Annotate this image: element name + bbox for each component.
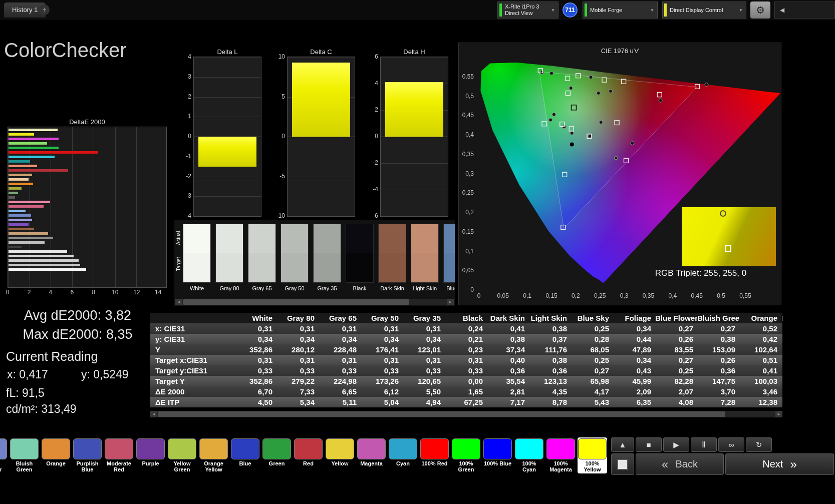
patch-color-chip [452,438,480,459]
table-cell: 0,33 [361,365,403,376]
swatch-item: Gray 35 [313,224,341,299]
patch-color-chip [420,438,449,459]
patch-item[interactable]: Blue [230,437,260,473]
pattern-window-icon [617,459,628,470]
measurement-dot [659,99,662,102]
collapse-panel-button[interactable]: ◀ [774,2,835,19]
back-button[interactable]: « Back [636,453,724,475]
measurement-count-badge[interactable]: 711 [563,3,578,18]
y-axis: 43210-1-2-3-4 [180,57,193,217]
patch-item[interactable]: Cyan [388,437,418,473]
patch-item[interactable]: 100% Green [451,437,481,473]
patch-item[interactable]: 100% Cyan [514,437,544,473]
patch-item[interactable]: Green [262,437,292,473]
table-cell: 0,20 [781,334,782,344]
meter-dropdown[interactable]: X-Rite i1Pro 3 Direct View ▼ [497,2,559,19]
table-row: ΔE 20006,707,336,656,125,501,652,814,354… [150,386,782,397]
y-tick-label: -4 [373,186,378,193]
scroll-right-icon[interactable]: ► [447,299,454,305]
display-control-dropdown[interactable]: Direct Display Control ▼ [662,2,746,19]
transport-controls: ▲ ■ ▶ Ⅱ ∞ ↻ « Back Next [611,437,834,475]
move-up-button[interactable]: ▲ [611,437,634,452]
repeat-button[interactable]: ↻ [746,437,772,452]
scroll-left-icon[interactable]: ◄ [150,411,157,417]
display-control-name: Direct Display Control [670,7,736,14]
patch-label: Moderate Red [105,460,133,472]
row-label: Target Y [150,376,234,386]
loop-button[interactable]: ∞ [718,437,744,452]
swatch-scrollbar[interactable]: ◄ ► [175,299,454,305]
patch-item[interactable]: 100% Yellow [578,437,607,473]
y-tick-label: 3 [188,73,191,80]
patch-item[interactable]: Orange [41,437,71,473]
patch-item[interactable]: Red [294,437,323,473]
deltae-bar [9,133,34,136]
patch-item[interactable]: 100% Blue [483,437,512,473]
table-cell: 6,65 [319,386,361,397]
x-tick-label: 0,35 [643,292,655,299]
next-button[interactable]: Next » [725,453,834,475]
scroll-right-icon[interactable]: ► [775,411,782,417]
measurement-dot [614,156,618,160]
delta-h-chart: Delta H 6420-2-4-6 [367,48,448,217]
patch-item[interactable]: 100% Magenta [546,437,576,473]
table-cell: 67,25 [445,397,487,407]
y-tick-label: 6 [375,53,378,60]
y-tick-label: 0,3 [465,170,474,177]
patch-item[interactable]: Moderate Red [104,437,134,473]
gridline [194,57,261,58]
table-row: Target Y352,86279,22224,98173,26120,650,… [150,376,782,386]
deltae-bar [9,255,74,257]
table-cell: 0,43 [613,365,655,376]
x-tick-label: 0,5 [717,292,725,299]
table-scrollbar[interactable]: ◄ ► [150,411,782,417]
pattern-window-button[interactable] [611,453,634,475]
pause-button[interactable]: Ⅱ [691,437,717,452]
table-cell: 0,31 [361,355,403,365]
table-cell: 0,51 [739,355,781,365]
max-de2000: Max dE2000: 8,35 [15,327,140,342]
source-dropdown[interactable]: Mobile Forge ▼ [583,2,658,19]
add-tab-button[interactable]: + [39,5,50,15]
table-cell: 0,21 [445,334,487,344]
patch-item[interactable]: Blue Flower [0,437,8,473]
patch-item[interactable]: Orange Yellow [199,437,228,473]
deltae-bar [9,250,67,253]
y-tick-label: 2 [188,93,191,100]
chart-title: CIE 1976 u'v' [601,47,640,55]
table-cell: 173,26 [361,376,403,386]
play-button[interactable]: ▶ [663,437,689,452]
patch-item[interactable]: 100% Red [420,437,449,473]
scroll-track[interactable] [158,411,775,417]
scroll-left-icon[interactable]: ◄ [175,299,182,305]
row-label: Target x:CIE31 [150,355,234,365]
patch-item[interactable]: Purplish Blue [73,437,102,473]
table-cell: 0,25 [571,323,613,334]
patch-item[interactable]: Purple [136,437,165,473]
swatch-color [183,224,211,283]
row-label: Target y:CIE31 [150,365,234,376]
table-cell: 0,28 [571,334,613,344]
deltae-bar [9,165,37,167]
stop-button[interactable]: ■ [636,437,662,452]
swatch-color [215,224,243,283]
gear-icon[interactable]: ⚙ [750,2,770,19]
back-arrow-icon: « [662,457,668,471]
patch-label: Yellow Green [168,460,196,472]
patch-color-chip [168,438,196,459]
y-tick-label: -1 [186,153,191,160]
scroll-track[interactable] [183,299,446,305]
scroll-thumb[interactable] [158,411,725,417]
patch-item[interactable]: Yellow Green [167,437,197,473]
patch-label: Yellow [326,460,354,466]
patch-item[interactable]: Yellow [325,437,355,473]
gridline [288,177,355,177]
y-tick-label: 0,4 [465,131,474,138]
table-cell: 6,12 [361,386,403,397]
deltae2000-plot [8,127,167,288]
column-header: Orange [739,313,781,323]
patch-item[interactable]: Bluish Green [10,437,39,473]
table-cell: 5,11 [319,397,361,407]
patch-item[interactable]: Magenta [357,437,386,473]
scroll-thumb[interactable] [183,299,409,305]
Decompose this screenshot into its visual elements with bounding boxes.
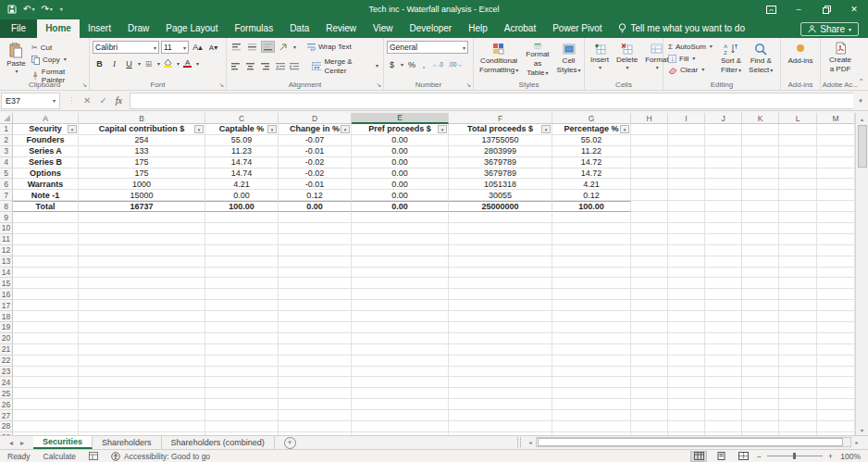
cell-L22[interactable] [779, 356, 817, 367]
cell-M27[interactable] [817, 410, 855, 421]
cell-M21[interactable] [817, 344, 855, 356]
restore-button[interactable] [812, 0, 840, 19]
expand-formula-bar-icon[interactable]: ▾ [853, 97, 868, 105]
cell-C5[interactable]: 14.74 [205, 169, 279, 180]
cell-H8[interactable] [631, 201, 668, 212]
cell-G1[interactable]: Percentage %▾ [552, 124, 631, 135]
cell-K7[interactable] [742, 190, 779, 201]
scroll-left-icon[interactable]: ◂ [525, 439, 536, 445]
cell-H26[interactable] [631, 399, 668, 410]
filter-dropdown-icon[interactable]: ▾ [267, 125, 277, 133]
underline-button[interactable]: U [122, 57, 136, 69]
cell-G6[interactable]: 4.21 [552, 179, 631, 190]
cell-F11[interactable] [449, 234, 552, 245]
cell-B5[interactable]: 175 [79, 169, 205, 180]
cancel-icon[interactable]: ✕ [83, 95, 91, 106]
cell-J13[interactable] [705, 256, 742, 268]
cell-K26[interactable] [742, 399, 779, 410]
cell-I6[interactable] [668, 179, 705, 190]
cell-B21[interactable] [79, 344, 205, 356]
cell-J19[interactable] [705, 322, 742, 333]
cell-H28[interactable] [631, 421, 668, 432]
cell-M12[interactable] [817, 245, 855, 256]
zoom-in-icon[interactable]: + [828, 452, 833, 461]
cell-E1[interactable]: Pref proceeds $▾ [352, 124, 449, 135]
cell-F1[interactable]: Total proceeds $▾ [449, 124, 552, 135]
cell-M24[interactable] [817, 377, 855, 388]
sheet-tab-shareholders[interactable]: Shareholders [93, 436, 162, 449]
cell-A1[interactable]: Security▾ [13, 124, 79, 135]
cell-F20[interactable] [449, 333, 552, 344]
row-header-12[interactable]: 12 [0, 245, 13, 256]
column-header-e[interactable]: E [352, 113, 449, 124]
cell-J17[interactable] [705, 300, 742, 311]
cell-A11[interactable] [13, 234, 79, 245]
underline-dropdown[interactable]: ▾ [138, 60, 141, 67]
cell-F14[interactable] [449, 268, 552, 279]
cell-M3[interactable] [817, 146, 855, 157]
cell-B3[interactable]: 133 [79, 146, 205, 157]
horizontal-scroll-thumb[interactable] [538, 438, 843, 446]
cell-D15[interactable] [279, 278, 352, 289]
cell-L7[interactable] [779, 190, 817, 201]
cell-G7[interactable]: 0.12 [552, 190, 631, 201]
number-dialog-launcher[interactable]: ↘ [465, 81, 471, 89]
cell-I26[interactable] [668, 399, 705, 410]
cell-D1[interactable]: Change in %▾ [279, 124, 352, 135]
formula-input[interactable] [130, 93, 853, 109]
cell-M16[interactable] [817, 289, 855, 300]
cell-I23[interactable] [668, 367, 705, 378]
cell-H5[interactable] [631, 169, 668, 180]
merge-center-button[interactable]: Merge & Center▾ [310, 56, 380, 76]
cell-C2[interactable]: 55.09 [205, 135, 279, 146]
cell-G25[interactable] [552, 388, 631, 399]
cell-F10[interactable] [449, 223, 552, 234]
cell-I15[interactable] [668, 278, 705, 289]
cell-M2[interactable] [817, 135, 855, 146]
cell-K18[interactable] [742, 311, 779, 322]
cell-A16[interactable] [13, 289, 79, 300]
column-header-i[interactable]: I [668, 113, 705, 124]
cell-J8[interactable] [705, 201, 742, 212]
cell-A7[interactable]: Note -1 [13, 190, 79, 201]
row-header-14[interactable]: 14 [0, 268, 13, 279]
cell-B17[interactable] [79, 300, 205, 311]
row-header-22[interactable]: 22 [0, 356, 13, 367]
cell-L26[interactable] [779, 399, 817, 410]
cell-D12[interactable] [279, 245, 352, 256]
cell-G14[interactable] [552, 268, 631, 279]
cell-C6[interactable]: 4.21 [205, 179, 279, 190]
cell-A25[interactable] [13, 388, 79, 399]
scroll-up-icon[interactable]: ▴ [856, 113, 868, 124]
increase-font-icon[interactable]: A▴ [191, 42, 205, 54]
cell-H19[interactable] [631, 322, 668, 333]
cell-G23[interactable] [552, 367, 631, 378]
cell-D4[interactable]: -0.02 [279, 157, 352, 169]
column-header-a[interactable]: A [13, 113, 79, 124]
cell-K25[interactable] [742, 388, 779, 399]
cell-G17[interactable] [552, 300, 631, 311]
cell-C11[interactable] [205, 234, 279, 245]
zoom-slider[interactable] [767, 456, 823, 456]
column-header-b[interactable]: B [79, 113, 205, 124]
cell-H27[interactable] [631, 410, 668, 421]
alignment-dialog-launcher[interactable]: ↘ [376, 81, 381, 89]
cell-F9[interactable] [449, 212, 552, 223]
ribbon-tab-review[interactable]: Review [317, 19, 365, 38]
row-header-24[interactable]: 24 [0, 377, 13, 388]
cell-G20[interactable] [552, 333, 631, 344]
paste-button[interactable]: Paste ▾ [3, 41, 30, 79]
cell-I2[interactable] [668, 135, 705, 146]
cell-A9[interactable] [13, 212, 79, 223]
cell-L28[interactable] [779, 421, 817, 432]
cell-E17[interactable] [352, 300, 449, 311]
cell-J10[interactable] [705, 223, 742, 234]
row-header-3[interactable]: 3 [0, 146, 13, 157]
select-all-corner[interactable] [0, 113, 13, 124]
cell-L27[interactable] [779, 410, 817, 421]
cell-M17[interactable] [817, 300, 855, 311]
cell-D28[interactable] [279, 421, 352, 432]
cell-E23[interactable] [352, 367, 449, 378]
cell-C24[interactable] [205, 377, 279, 388]
cell-K28[interactable] [742, 421, 779, 432]
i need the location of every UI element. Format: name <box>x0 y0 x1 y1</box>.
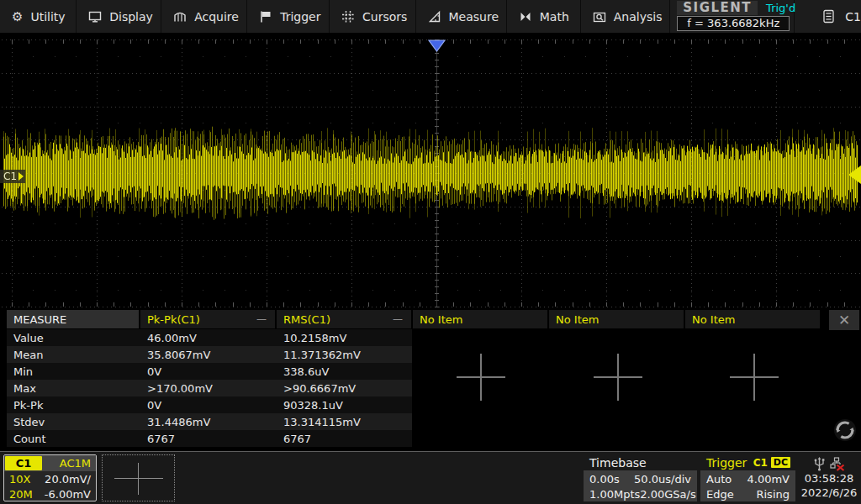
lan-disconnected-icon <box>830 457 845 471</box>
measure-icon <box>428 9 441 24</box>
menu-display-label: Display <box>109 10 153 24</box>
channel-offset-label: C1 <box>3 171 17 182</box>
channel-probe: 10X <box>9 473 30 486</box>
menu-cursors-label: Cursors <box>362 10 407 24</box>
timebase-delay: 0.00s <box>589 473 620 486</box>
trigger-level-marker[interactable] <box>848 165 861 184</box>
menu-display[interactable]: Display <box>77 0 161 33</box>
measure-panel-title: MEASURE <box>7 310 139 328</box>
acquire-icon <box>173 9 187 24</box>
gear-icon: ⚙ <box>12 9 23 24</box>
timebase-title: Timebase <box>589 456 647 470</box>
menu-acquire-label: Acquire <box>194 10 239 24</box>
flag-icon <box>259 9 272 24</box>
clock-date: 2022/6/26 <box>801 486 858 500</box>
trigger-mode: Auto <box>706 473 732 486</box>
menu-trigger[interactable]: Trigger <box>247 0 330 33</box>
channel-scale: 20.0mV/ <box>45 473 91 486</box>
timebase-panel[interactable]: Timebase 0.00s 50.0us/div 1.00Mpts 2.00G… <box>584 454 697 501</box>
display-icon <box>88 9 102 24</box>
bottom-status-bar: C1 AC1M 10X 20.0mV/ 20M -6.00mV Timebase… <box>0 451 861 504</box>
trigger-level: 4.00mV <box>747 473 790 486</box>
measure-row-max: Max >170.00mV >90.6667mV <box>7 380 412 396</box>
measure-row-min: Min 0V 338.6uV <box>7 363 412 380</box>
menu-measure-label: Measure <box>449 10 499 24</box>
trigger-status-badge: Trig'd <box>766 2 795 14</box>
plus-icon <box>480 354 482 401</box>
usb-icon <box>814 457 825 471</box>
status-cluster: SIGLENT Trig'd f = 363.6682kHz <box>670 0 795 33</box>
active-channel-label: C1 <box>845 10 861 24</box>
trigger-slope: Rising <box>756 488 790 501</box>
measure-row-stdev: Stdev 31.4486mV 13.314115mV <box>7 413 412 430</box>
measure-column-rms[interactable]: RMS(C1) — <box>277 310 411 328</box>
waveform-display-area[interactable]: C1 <box>0 35 861 307</box>
menu-acquire[interactable]: Acquire <box>161 0 247 33</box>
trigger-type: Edge <box>706 488 734 501</box>
timebase-memory: 1.00Mpts <box>589 488 640 501</box>
remove-measure-icon[interactable]: — <box>391 315 404 323</box>
trigger-coupling-badge: DC <box>771 457 790 468</box>
plus-icon <box>114 478 163 479</box>
plus-icon <box>753 354 755 401</box>
trigger-source: C1 <box>753 457 768 469</box>
measure-column-empty-1[interactable]: No Item <box>413 310 547 328</box>
timebase-scale: 50.0us/div <box>634 473 691 486</box>
trigger-position-marker[interactable] <box>428 39 446 52</box>
menu-utility[interactable]: ⚙ Utility <box>0 0 77 33</box>
remove-measure-icon[interactable]: — <box>255 315 268 323</box>
analysis-icon <box>593 9 606 24</box>
close-measure-panel-button[interactable]: ✕ <box>829 310 859 330</box>
add-measurement-slot-2[interactable] <box>594 354 642 401</box>
top-menu-bar: ⚙ Utility Display Acquire Trigger Cursor… <box>0 0 861 35</box>
close-icon: ✕ <box>838 312 850 328</box>
list-icon <box>823 9 834 24</box>
gesture-rotate-icon[interactable] <box>833 418 857 442</box>
channel-descriptor-box[interactable]: C1 AC1M 10X 20.0mV/ 20M -6.00mV <box>3 454 97 501</box>
channel-offset: -6.00mV <box>45 488 91 501</box>
clock-panel: 03:58:28 2022/6/26 <box>799 454 859 501</box>
measure-row-mean: Mean 35.8067mV 11.371362mV <box>7 346 412 363</box>
measure-column-empty-3[interactable]: No Item <box>685 310 820 328</box>
add-measurement-slot-3[interactable] <box>730 354 779 401</box>
plus-icon <box>617 354 619 401</box>
menu-measure[interactable]: Measure <box>416 0 507 33</box>
siglent-logo: SIGLENT <box>677 1 758 15</box>
measure-row-count: Count 6767 6767 <box>7 430 412 447</box>
waveform-canvas[interactable] <box>0 35 861 307</box>
trigger-title: Trigger <box>706 456 747 470</box>
add-channel-slot[interactable] <box>102 454 175 501</box>
channel-bandwidth: 20M <box>9 488 33 501</box>
channel-offset-arrow-icon <box>18 172 24 181</box>
measure-row-value: Value 46.00mV 10.2158mV <box>7 329 412 346</box>
frequency-counter: f = 363.6682kHz <box>677 16 790 31</box>
plus-icon <box>138 463 139 495</box>
clock-time: 03:58:28 <box>805 472 853 486</box>
menu-analysis-label: Analysis <box>614 10 663 24</box>
menu-trigger-label: Trigger <box>280 10 320 24</box>
menu-analysis[interactable]: Analysis <box>581 0 671 33</box>
measure-column-empty-2[interactable]: No Item <box>549 310 684 328</box>
menu-math[interactable]: Math <box>507 0 581 33</box>
trigger-panel[interactable]: Trigger C1 DC Auto 4.00mV Edge Rising <box>700 454 795 501</box>
cursors-icon <box>341 9 355 24</box>
measure-column-pkpk[interactable]: Pk-Pk(C1) — <box>140 310 275 328</box>
menu-math-label: Math <box>540 10 569 24</box>
channel-coupling: AC1M <box>42 457 96 470</box>
measure-panel: MEASURE Pk-Pk(C1) — RMS(C1) — No Item No… <box>7 310 820 447</box>
channel-badge: C1 <box>5 456 42 470</box>
timebase-sample-rate: 2.00GSa/s <box>640 488 695 501</box>
menu-utility-label: Utility <box>30 10 65 24</box>
menu-cursors[interactable]: Cursors <box>330 0 416 33</box>
math-icon <box>519 9 532 24</box>
active-channel-indicator[interactable]: C1 <box>795 0 861 33</box>
measure-row-pkpk: Pk-Pk 0V 90328.1uV <box>7 396 412 413</box>
add-measurement-slot-1[interactable] <box>457 354 505 401</box>
channel-offset-marker[interactable]: C1 <box>0 170 25 183</box>
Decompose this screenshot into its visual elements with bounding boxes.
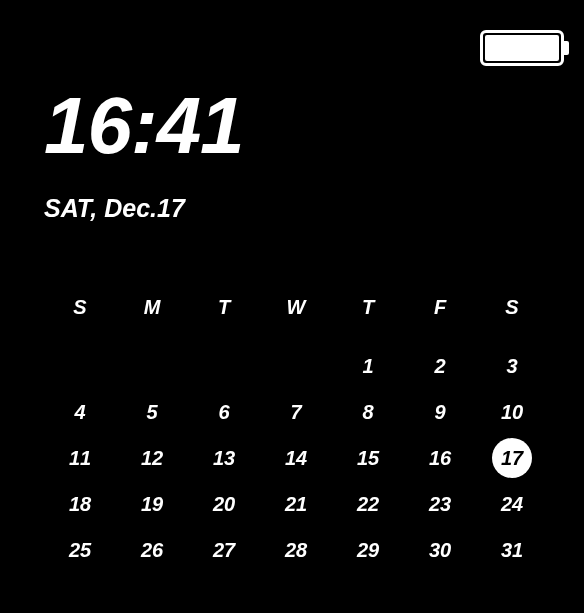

-------------------------

What you have to do
Which lines above hold the word "color"? Copy each of them.

Problem solution
patch-color-chip [452,438,480,459]
patch-color-chip [420,438,449,459]
swatch-color [183,224,211,283]
swatch-color [215,224,243,283]
patch-color-chip [168,438,196,459]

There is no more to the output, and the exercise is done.